If there are two spheres with vector equations:
$(r-a)^2=A^2$ and $(r-b)^2=B^2$
where, intuitively, "a" and "b" are vectors representing the centre of the spheres and "A" and "B" are scalars representing the radius of the spheres,
Assuming that they intersect each others, how to show that the position vector of the centre of the circle of intersection is given by:
$$\frac{a+b}{2} + \frac{(A^2-B^2)(b-a)}{2(b-a)^2}$$
Consider any plane containing the sphere's centers $\mathbf a$ and $\mathbf b$. If there is an intersecting circle, it will also contain two points from this circle. Let us consider one and call it $\mathbf c$.
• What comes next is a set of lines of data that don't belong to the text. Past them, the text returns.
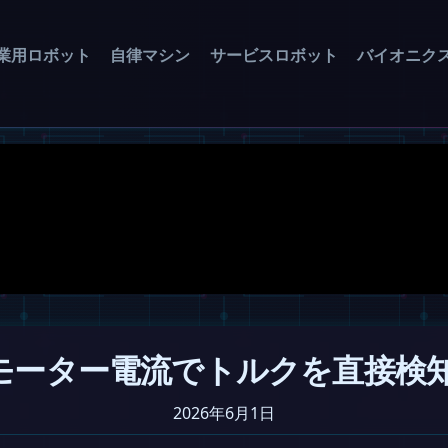
業用ロボット
自律マシン
サービスロボット
バイオニク
2がモーター電流でトルクを直接
2026年6月1日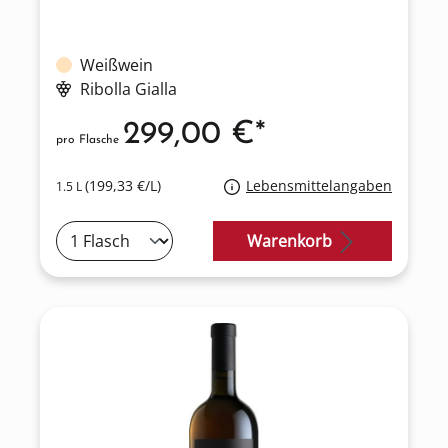
Weißwein
Ribolla Gialla
299,00 €*
pro Flasche
(199,33 €/L)
Lebensmittelangaben
1.5 L
Warenkorb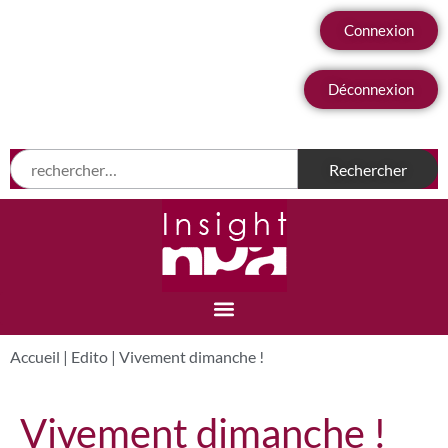
Connexion
Déconnexion
Accueil
|
Edito
|
Vivement dimanche !
Vivement dimanche !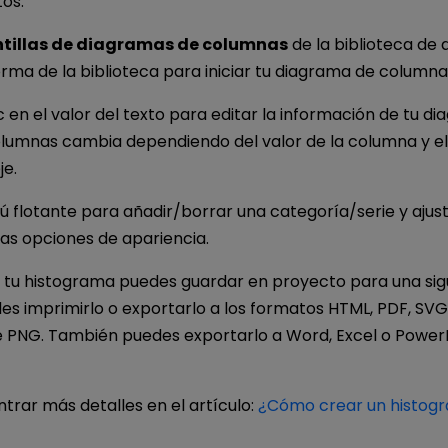
os.
ntillas de diagramas de columnas
de la biblioteca de 
orma de la biblioteca para iniciar tu diagrama de columna
c en el valor del texto para editar la información de tu di
columnas cambia dependiendo del valor de la columna y el
je.
nú flotante para añadir/borrar una categoría/serie y ajust
as opciones de apariencia.
 tu histograma puedes guardar en proyecto para una sig
des imprimirlo o exportarlo a los formatos HTML, PDF, SVG
 PNG. También puedes exportarlo a Word, Excel o Power
trar más detalles en el artículo:
¿Cómo crear un histog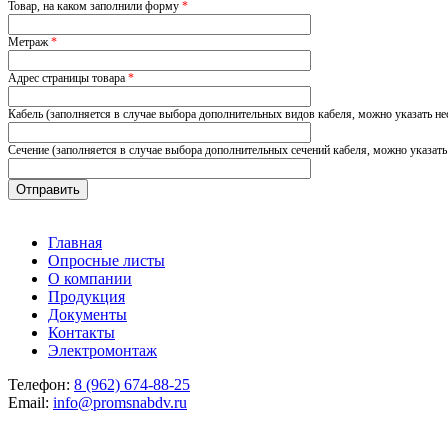
Товар, на каком заполнили форму
*
Метраж
*
Адрес страницы товара
*
Кабель (заполняется в случае выбора дополнительных видов кабеля, можно указать не
Сечение (заполняется в случае выбора дополнительных сечений кабеля, можно указать
Главная
Опросные листы
О компании
Продукция
Документы
Контакты
Электромонтаж
Телефон:
8 (962) 674-88-25
Email:
info@promsnabdv.ru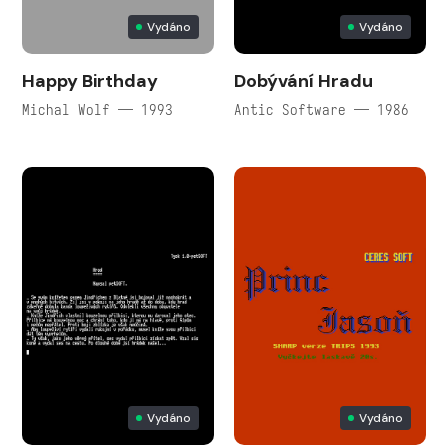
Vydáno
Vydáno
Happy Birthday
Dobývání Hradu
Michal Wolf — 1993
Antic Software — 1986
Vydáno
Vydáno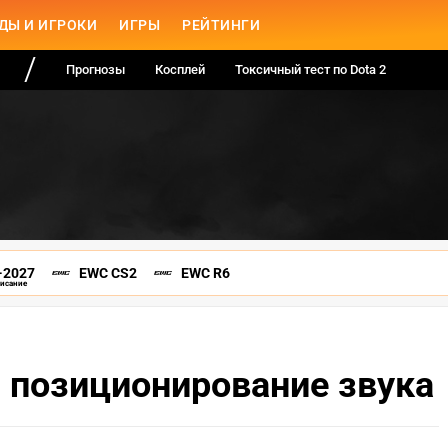
ДЫ И ИГРОКИ
ИГРЫ
РЕЙТИНГИ
Прогнозы
Косплей
Токсичный тест по Dota 2
-2027
EWC CS2
EWC R6
писание
 позиционирование звука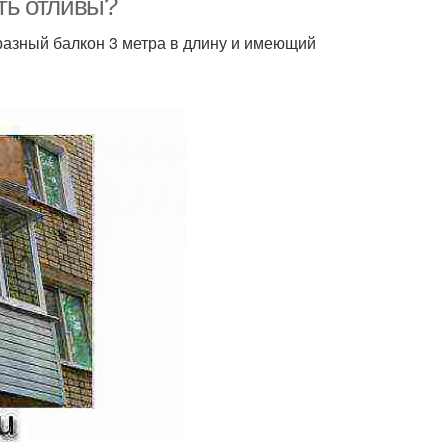
ять отливы?
бразный балкон 3 метра в длину и имеющий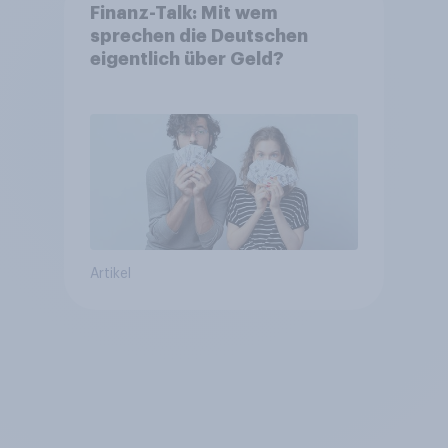
Finanz-Talk: Mit wem
sprechen die Deutschen
eigentlich über Geld?
Artikel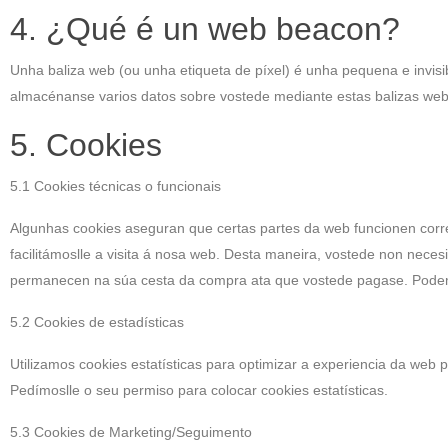
4. ¿Qué é un web beacon?
Unha baliza web (ou unha etiqueta de píxel) é unha pequena e invisi
almacénanse varios datos sobre vostede mediante estas balizas web
5. Cookies
5.1 Cookies técnicas o funcionais
Algunhas cookies aseguran que certas partes da web funcionen corre
facilitámoslle a visita á nosa web. Desta maneira, vostede non neces
permanecen na súa cesta da compra ata que vostede pagase. Podem
5.2 Cookies de estadísticas
Utilizamos cookies estatísticas para optimizar a experiencia da web
Pedímoslle o seu permiso para colocar cookies estatísticas.
5.3 Cookies de Marketing/Seguimento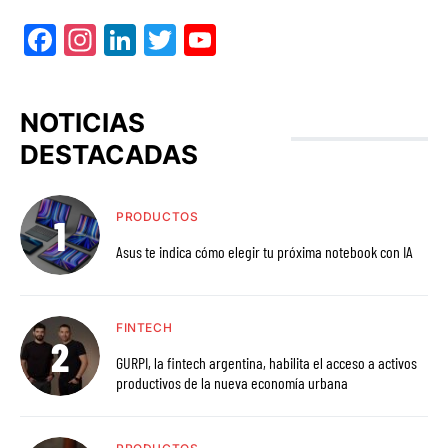
Facebook
Instagram
LinkedIn
Twitter
YouTube
NOTICIAS
DESTACADAS
PRODUCTOS
Asus te indica cómo elegir tu próxima notebook con IA
FINTECH
GURPI, la fintech argentina, habilita el acceso a activos
productivos de la nueva economía urbana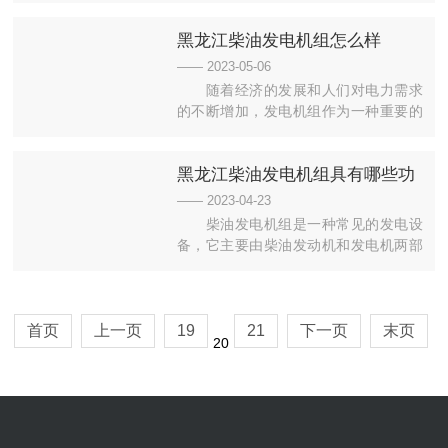
的功率，考虑使用环境和要求选择适合
黑龙江柴油发电机组怎么样
的燃油类型和排放标准，以确保发电机
组可靠稳定运行。同时，综合考虑购买
—— 2023-05-06
和运行成本。在选择柴油发电机组时，
随着经济的发展和人们对电力需求
需要弄清楚其功率显示，不要将KVA和
的不断增加，发电机组作为一种重要的
KW混淆。实际上1 KW=1....
电力设备，得到了广泛的应用。而在众
多的发电机组品牌中，黑龙江柴油发电
黑龙江柴油发电机组具有哪些功
机组备受关注。那么，黑龙江柴油发电
机组怎么样呢？首先，黑龙江柴油发电
能，带你了解？
—— 2023-04-23
机组的品牌较为知名，具有一定的市场
柴油发电机组是一种常见的发电设
影响力。黑龙江柴油发电机组是黑龙江
备，它主要由柴油发动机和发电机两部
省机械工业集团有限公司旗下的品牌...
分组成。下面我们来了解一下柴油发电
机组的功能。发电功能柴油发电机组的
主要功能是发电，它可以将柴油发动机
产生的机械能转化为电能，为各种电器
首页
上一页
19
21
下一页
末页
20
设备提供电力供应。柴油发电机组可以
根据不同的功率需求，选择不同的发电
机容量，以满足不同场合的用电需求...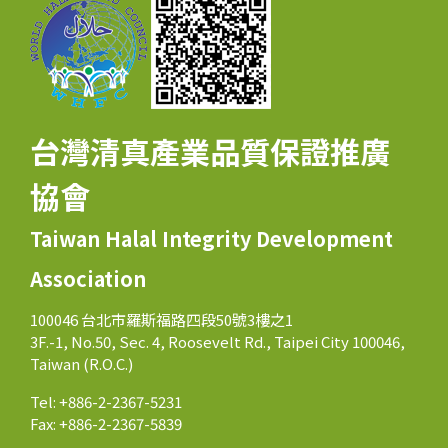
台灣清真產業品質保證推廣
協會
Taiwan Halal Integrity Development
Association
100046 台北市羅斯福路四段50號3樓之1
3F.-1, No.50, Sec. 4, Roosevelt Rd., Taipei City 100046,
Taiwan (R.O.C.)
Tel: +886-2-2367-5231
Fax: +886-2-2367-5839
This triangle is illustrated here as follows:
As you can see, the sides of the triangles coincide with the radii of the spheres ($A$ and $B$) and the connection of the sphere's center ($\left\|\mathbf b - \mathbf a\right\|$). Moreover, the altitude of the triangle coincides with a radius of the interseting circle (denoted by $R$) and the altitude's foot is the center of the circle. I denote it by $\mathbf x$. Since $\mathbf x$ is on the line through $\mathbf a$ and $\mathbf b$, we can express it as $\mathbf x = \mathbf a + t\cdot(\mathbf b - \mathbf a)$, where $t \in (0,1)$. We therefore have $\left\|\mathbf x - \mathbf a\right\| = t \cdot \left\|\mathbf b - \mathbf a\right\|$ and $\left\|\mathbf b - \mathbf x\right\| = (1-t) \cdot \left\|\mathbf b - \mathbf a\right\|$
To compute $t$ consider the two right triangles that have the altitude in common. From Pythagoras we have $$R^2 = A^2 - t^2\left\|\mathbf b - \mathbf a\right\|^2 = B^2-(1-t)^2\left\|\mathbf b - \mathbf a\right\|^2.$$
Solving for $t$ gives $$A^2-B^2 = (t^2-1+2t-t^2)\left\|\mathbf b - \mathbf a\right\|^2 \quad \Rightarrow t = \frac{A^2-B^2}{2\left\|\mathbf b - \mathbf a\right\|^2} + \frac{1}{2}.$$
Finally, since $\mathbf x = \mathbf a + t\cdot(\mathbf b - \mathbf a)$, the result is $$\mathbf x = \mathbf a + \frac{A^2-B^2}{2\left\|\mathbf b - \mathbf a\right\|^2} (\mathbf b - \mathbf a) + \frac{1}{2}(\mathbf b - \mathbf a) = \frac{\mathbf a + \mathbf b}{2} + \frac{A^2-B^2}{2\left\|\mathbf b - \mathbf a\right\|^2} (\mathbf b - \mathbf a).$$